=== Section Start ===

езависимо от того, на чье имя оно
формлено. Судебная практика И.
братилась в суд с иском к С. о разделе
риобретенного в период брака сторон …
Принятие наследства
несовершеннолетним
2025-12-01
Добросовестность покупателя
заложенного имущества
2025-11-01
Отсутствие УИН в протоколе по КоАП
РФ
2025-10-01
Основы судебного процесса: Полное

=== Section End ===
=== Section Start ===

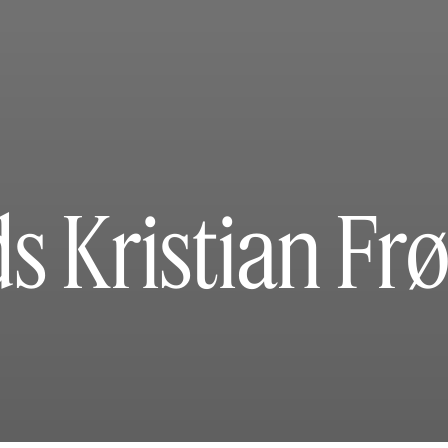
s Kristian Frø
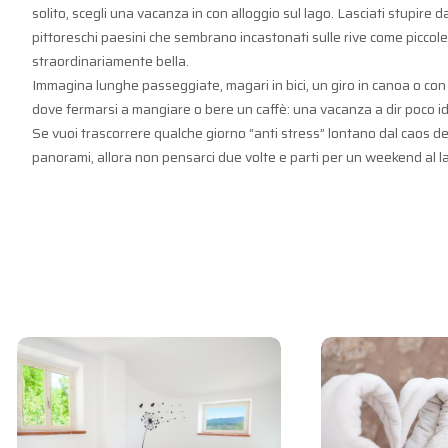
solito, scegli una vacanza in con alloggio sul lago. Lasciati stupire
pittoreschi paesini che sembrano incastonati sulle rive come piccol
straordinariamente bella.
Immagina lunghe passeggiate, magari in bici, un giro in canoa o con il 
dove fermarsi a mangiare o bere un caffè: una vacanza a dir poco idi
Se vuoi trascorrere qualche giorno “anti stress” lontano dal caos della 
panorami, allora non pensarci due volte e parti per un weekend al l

=== Section End ===

### YOUR GOAL
Could you copy each line in the listing above that includes the word "vacanza"?

### WRITTEN REPLY
solito, scegli una vacanza in con alloggio sul lago. Lasciati stupire
dove fermarsi a mangiare o bere un caffè: una vacanza a dir poco idi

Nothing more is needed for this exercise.